-- About this task --
The output is the lines below from the one with "decision are in" through the one with "how tempting it", both included, printed exactly and with no other line.

-- Page images and extracted text --
* * * * *
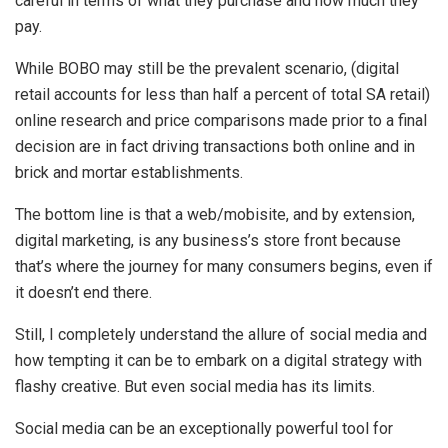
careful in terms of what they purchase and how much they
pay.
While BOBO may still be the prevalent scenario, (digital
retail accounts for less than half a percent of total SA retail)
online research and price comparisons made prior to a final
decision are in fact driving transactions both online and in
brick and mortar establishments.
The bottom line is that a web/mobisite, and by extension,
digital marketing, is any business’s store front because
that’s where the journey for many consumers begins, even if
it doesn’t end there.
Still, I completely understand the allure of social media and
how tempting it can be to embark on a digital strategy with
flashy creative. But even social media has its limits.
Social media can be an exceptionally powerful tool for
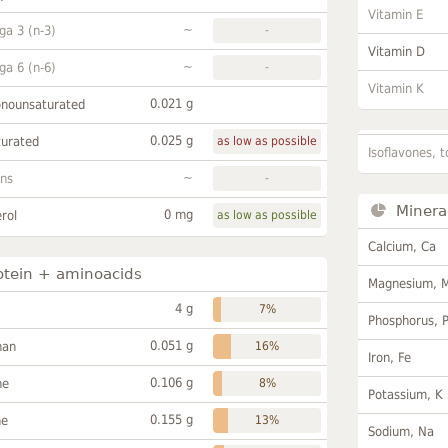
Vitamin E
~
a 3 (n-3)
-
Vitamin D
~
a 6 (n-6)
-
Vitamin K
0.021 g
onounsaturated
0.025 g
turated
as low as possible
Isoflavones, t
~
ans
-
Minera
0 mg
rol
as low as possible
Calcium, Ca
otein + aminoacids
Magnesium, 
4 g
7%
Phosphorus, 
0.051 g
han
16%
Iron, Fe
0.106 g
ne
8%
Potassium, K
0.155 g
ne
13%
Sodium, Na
* * * * *
-- Exercise response --
decision are in fact driving transactions both online and in
brick and mortar establishments.
The bottom line is that a web/mobisite, and by extension,
digital marketing, is any business’s store front because
that’s where the journey for many consumers begins, even if
it doesn’t end there.
Still, I completely understand the allure of social media and
how tempting it can be to embark on a digital strategy with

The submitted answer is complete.